I see so many discussions in US politics that go around and around and bend over backwards to never, ever propose the extremely simple and obvious solution....

(...drum roll...)

Companies simply lower profits.

Conditions for the workers go up with better conditions & higher pay. The prices of products and services need not change, so consumers are not worse off.

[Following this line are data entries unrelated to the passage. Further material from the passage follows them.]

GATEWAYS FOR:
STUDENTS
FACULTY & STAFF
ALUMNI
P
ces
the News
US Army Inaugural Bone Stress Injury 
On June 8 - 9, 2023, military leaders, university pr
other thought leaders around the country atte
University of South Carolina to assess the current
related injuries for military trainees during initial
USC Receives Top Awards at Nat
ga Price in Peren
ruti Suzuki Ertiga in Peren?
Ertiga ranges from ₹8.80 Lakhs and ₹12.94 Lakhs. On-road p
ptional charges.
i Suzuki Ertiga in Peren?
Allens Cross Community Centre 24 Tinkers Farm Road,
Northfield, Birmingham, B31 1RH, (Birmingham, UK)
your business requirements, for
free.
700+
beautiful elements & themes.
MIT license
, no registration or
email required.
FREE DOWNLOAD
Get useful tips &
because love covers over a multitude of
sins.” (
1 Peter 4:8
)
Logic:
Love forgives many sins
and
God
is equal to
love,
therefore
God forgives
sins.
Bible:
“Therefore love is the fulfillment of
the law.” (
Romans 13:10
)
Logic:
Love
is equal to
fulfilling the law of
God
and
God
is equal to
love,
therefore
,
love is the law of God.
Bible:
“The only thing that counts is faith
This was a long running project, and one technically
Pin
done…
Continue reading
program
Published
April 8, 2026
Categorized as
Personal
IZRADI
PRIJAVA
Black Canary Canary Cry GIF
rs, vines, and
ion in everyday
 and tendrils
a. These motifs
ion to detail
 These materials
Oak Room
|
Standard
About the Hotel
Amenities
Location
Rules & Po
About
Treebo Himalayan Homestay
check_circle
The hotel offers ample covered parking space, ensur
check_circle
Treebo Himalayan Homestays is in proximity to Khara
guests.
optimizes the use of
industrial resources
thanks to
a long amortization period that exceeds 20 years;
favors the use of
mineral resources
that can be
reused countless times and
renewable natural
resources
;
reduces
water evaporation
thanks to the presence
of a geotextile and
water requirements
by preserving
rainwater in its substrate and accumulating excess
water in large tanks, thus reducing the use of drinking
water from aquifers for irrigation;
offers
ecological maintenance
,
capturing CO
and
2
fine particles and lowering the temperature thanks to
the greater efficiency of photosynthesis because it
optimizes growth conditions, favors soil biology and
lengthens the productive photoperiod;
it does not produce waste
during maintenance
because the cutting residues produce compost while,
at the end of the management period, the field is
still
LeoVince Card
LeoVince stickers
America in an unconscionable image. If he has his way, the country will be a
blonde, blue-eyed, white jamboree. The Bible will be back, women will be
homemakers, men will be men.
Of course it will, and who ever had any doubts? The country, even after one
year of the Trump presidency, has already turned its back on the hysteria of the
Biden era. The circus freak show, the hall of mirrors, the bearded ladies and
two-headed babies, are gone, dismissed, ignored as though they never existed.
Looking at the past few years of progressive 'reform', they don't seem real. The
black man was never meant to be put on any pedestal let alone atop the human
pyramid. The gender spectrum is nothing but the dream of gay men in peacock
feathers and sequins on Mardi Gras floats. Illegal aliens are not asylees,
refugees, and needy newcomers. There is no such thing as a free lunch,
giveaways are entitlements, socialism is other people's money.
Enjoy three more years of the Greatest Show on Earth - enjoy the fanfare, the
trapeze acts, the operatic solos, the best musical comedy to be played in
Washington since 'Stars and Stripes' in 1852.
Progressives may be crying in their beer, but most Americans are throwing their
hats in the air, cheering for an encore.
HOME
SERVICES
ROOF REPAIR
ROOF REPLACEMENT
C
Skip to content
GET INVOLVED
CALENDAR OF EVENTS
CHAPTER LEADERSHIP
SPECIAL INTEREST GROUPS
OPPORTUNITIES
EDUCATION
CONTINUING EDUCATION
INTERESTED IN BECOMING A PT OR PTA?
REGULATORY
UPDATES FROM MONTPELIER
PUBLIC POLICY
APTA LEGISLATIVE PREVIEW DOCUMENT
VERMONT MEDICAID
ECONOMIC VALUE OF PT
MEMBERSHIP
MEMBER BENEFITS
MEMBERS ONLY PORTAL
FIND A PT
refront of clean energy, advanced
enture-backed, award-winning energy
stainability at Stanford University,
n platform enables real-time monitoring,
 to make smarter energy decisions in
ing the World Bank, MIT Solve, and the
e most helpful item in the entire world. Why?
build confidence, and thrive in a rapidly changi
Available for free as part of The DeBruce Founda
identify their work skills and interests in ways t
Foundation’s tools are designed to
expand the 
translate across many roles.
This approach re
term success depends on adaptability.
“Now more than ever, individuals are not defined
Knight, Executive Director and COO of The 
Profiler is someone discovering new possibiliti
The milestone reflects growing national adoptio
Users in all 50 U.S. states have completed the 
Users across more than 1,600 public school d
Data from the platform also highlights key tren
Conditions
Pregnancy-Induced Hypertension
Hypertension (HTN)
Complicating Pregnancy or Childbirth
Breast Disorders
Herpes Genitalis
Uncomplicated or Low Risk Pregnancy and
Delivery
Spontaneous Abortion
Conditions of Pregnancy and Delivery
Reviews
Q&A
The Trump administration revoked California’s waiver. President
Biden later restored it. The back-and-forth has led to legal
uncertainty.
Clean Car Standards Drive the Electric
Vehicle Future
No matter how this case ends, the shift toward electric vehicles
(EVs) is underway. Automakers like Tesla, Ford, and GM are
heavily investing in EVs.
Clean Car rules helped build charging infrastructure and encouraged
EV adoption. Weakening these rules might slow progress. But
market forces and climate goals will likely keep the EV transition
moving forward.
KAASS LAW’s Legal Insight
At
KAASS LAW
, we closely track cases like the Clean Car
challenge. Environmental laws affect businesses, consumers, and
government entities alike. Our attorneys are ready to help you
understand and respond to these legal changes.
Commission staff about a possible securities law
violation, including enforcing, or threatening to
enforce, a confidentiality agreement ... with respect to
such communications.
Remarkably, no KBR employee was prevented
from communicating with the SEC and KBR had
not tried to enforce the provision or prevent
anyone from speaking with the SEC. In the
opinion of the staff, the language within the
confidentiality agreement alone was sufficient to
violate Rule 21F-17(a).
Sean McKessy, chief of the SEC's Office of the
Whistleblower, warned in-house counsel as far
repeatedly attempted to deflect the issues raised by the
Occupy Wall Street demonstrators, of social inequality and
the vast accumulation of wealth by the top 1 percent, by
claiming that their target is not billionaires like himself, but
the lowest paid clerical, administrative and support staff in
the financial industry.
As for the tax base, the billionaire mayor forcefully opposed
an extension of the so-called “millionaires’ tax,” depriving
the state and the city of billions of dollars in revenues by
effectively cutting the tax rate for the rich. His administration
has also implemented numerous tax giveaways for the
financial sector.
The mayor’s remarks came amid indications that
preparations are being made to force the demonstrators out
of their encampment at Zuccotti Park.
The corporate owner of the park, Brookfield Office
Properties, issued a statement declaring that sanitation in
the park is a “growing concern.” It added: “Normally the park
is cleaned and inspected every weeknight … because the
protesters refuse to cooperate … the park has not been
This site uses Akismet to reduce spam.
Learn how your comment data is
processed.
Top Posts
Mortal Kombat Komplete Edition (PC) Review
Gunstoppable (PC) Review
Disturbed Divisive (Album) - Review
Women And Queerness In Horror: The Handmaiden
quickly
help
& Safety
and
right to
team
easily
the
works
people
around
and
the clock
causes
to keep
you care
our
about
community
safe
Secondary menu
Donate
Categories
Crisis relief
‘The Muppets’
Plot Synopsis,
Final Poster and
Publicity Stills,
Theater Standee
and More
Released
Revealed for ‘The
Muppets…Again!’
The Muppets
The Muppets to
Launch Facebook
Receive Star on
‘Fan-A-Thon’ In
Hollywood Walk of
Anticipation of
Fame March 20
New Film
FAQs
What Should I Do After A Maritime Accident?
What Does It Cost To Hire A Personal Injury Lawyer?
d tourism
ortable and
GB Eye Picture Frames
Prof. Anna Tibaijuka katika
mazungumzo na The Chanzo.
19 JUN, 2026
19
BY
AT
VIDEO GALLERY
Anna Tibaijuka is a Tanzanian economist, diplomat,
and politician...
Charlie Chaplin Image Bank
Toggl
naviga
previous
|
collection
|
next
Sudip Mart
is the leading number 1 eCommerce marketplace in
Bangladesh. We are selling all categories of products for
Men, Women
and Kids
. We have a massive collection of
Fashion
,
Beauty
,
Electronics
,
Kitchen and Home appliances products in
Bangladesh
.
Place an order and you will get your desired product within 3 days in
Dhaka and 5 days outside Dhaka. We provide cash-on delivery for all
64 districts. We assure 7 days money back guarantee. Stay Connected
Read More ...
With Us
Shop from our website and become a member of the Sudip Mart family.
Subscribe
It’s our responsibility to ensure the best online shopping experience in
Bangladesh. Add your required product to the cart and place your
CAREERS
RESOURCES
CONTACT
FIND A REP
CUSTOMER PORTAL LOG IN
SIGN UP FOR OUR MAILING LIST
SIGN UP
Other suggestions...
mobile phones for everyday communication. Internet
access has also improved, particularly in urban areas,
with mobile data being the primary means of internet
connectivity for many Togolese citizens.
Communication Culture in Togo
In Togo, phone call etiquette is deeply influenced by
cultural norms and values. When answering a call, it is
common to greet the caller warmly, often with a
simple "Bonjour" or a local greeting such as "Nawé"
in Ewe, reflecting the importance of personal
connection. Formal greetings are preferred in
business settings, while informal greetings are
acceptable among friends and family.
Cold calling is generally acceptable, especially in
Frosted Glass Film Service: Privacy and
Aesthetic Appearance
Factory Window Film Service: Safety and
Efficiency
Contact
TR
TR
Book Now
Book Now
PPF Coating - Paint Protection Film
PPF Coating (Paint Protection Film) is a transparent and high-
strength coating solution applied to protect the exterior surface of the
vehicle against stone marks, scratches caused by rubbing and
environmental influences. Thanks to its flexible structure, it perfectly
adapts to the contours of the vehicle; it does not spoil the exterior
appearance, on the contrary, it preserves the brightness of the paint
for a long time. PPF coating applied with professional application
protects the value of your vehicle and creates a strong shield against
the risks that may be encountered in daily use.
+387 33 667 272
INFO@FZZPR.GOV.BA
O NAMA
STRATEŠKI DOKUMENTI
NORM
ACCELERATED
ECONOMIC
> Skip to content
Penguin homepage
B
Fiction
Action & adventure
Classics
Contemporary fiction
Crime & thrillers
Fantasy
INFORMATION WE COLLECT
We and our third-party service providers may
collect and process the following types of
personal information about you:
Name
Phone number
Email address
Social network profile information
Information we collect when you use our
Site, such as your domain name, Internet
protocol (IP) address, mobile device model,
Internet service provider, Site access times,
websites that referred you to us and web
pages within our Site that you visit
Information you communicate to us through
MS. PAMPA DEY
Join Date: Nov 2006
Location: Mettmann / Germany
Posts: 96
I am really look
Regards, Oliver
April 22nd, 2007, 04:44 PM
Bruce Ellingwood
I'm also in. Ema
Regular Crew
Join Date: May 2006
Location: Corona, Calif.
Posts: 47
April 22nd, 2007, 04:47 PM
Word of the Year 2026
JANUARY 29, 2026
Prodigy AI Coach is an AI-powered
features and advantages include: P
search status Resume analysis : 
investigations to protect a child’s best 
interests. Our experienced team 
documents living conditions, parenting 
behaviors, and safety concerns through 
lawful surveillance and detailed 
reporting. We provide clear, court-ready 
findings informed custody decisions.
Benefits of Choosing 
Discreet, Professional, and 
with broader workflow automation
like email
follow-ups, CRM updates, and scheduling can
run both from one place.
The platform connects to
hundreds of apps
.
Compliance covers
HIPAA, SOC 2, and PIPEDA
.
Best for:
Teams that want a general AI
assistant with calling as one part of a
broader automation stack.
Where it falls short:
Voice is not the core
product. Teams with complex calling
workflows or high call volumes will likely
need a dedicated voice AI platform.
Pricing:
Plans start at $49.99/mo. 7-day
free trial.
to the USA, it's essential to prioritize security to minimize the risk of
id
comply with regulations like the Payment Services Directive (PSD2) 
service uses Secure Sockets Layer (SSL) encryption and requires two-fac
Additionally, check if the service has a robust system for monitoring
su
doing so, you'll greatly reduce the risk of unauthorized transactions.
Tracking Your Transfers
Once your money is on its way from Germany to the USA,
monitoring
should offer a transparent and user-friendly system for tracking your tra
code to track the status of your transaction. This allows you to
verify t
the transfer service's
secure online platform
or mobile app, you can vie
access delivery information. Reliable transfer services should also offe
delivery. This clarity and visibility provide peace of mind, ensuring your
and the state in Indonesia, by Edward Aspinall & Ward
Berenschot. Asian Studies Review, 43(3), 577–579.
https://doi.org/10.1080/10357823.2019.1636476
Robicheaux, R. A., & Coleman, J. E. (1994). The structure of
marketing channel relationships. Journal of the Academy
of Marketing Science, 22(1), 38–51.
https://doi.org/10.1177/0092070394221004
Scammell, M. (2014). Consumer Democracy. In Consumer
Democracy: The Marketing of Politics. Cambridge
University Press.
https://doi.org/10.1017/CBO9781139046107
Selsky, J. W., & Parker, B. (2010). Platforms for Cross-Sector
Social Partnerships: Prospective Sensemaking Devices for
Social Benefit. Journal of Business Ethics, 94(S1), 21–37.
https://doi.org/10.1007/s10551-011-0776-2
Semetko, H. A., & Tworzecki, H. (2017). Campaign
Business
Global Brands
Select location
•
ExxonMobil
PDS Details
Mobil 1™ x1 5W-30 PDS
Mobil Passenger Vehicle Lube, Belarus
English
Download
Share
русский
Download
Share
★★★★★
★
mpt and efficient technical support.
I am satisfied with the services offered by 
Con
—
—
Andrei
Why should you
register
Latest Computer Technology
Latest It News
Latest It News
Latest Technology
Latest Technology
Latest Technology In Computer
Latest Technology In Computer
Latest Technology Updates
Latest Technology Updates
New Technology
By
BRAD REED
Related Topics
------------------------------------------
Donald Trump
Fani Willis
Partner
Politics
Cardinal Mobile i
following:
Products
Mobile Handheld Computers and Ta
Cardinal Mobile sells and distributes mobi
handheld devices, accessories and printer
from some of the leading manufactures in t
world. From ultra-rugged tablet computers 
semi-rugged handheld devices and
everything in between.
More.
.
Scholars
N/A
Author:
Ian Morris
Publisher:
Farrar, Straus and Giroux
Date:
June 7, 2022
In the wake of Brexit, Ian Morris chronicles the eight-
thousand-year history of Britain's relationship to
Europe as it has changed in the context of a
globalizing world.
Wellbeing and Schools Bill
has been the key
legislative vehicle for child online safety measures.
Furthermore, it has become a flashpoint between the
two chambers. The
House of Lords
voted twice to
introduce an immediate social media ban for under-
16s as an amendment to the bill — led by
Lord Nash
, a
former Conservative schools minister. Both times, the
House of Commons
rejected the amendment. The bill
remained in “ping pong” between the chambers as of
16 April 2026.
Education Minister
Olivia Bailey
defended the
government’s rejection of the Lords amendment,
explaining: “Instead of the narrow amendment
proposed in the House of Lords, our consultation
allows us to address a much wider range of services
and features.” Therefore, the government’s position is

It appears that what I'm saying is tantamount to blasphemy in the US, nobody is even willing to suggest lowering corporate profits as one possible option with associated pros and cons.

2 comments

Raise corporate income taxes, but deduct all employee compensation from taxable income? Tax capital gains at the same rate as ordinary income? Penalize companies that spend less than X% or their revenues on employee compensation, where X% is the median labor expense fraction in that industry?
Lowering profits means reduced shareholder value and a lower market capitalization. Every company is interested in providing as much value to shareholders as possible.

I don't know all the ins and outs, but I believe public trading and shareholders are to blame here.

And again - the middle to upper middle class people who rely on returns from their investments in companies to support their standard of living think the company-shareholder relationship is entirely healthy.

A shareholder provides no value to the good or service being delivered, they exist only to make profit off a transaction they have no stake in.

My views here could be totally off. I welcome discussion on the topic.

It's not that they are interested in providing as much value possible - they are legally mandated. [1]

[1] - https://en.wikipedia.org/wiki/Dodge_v._Ford_Motor_Co.

That case doesn't mean what most people who bring it up want it to mean, particularly as has been interpreted by 100 years of intervening case law. In that case, Henry Ford had more or less admitted that he was attempting to screw over specific shareholders.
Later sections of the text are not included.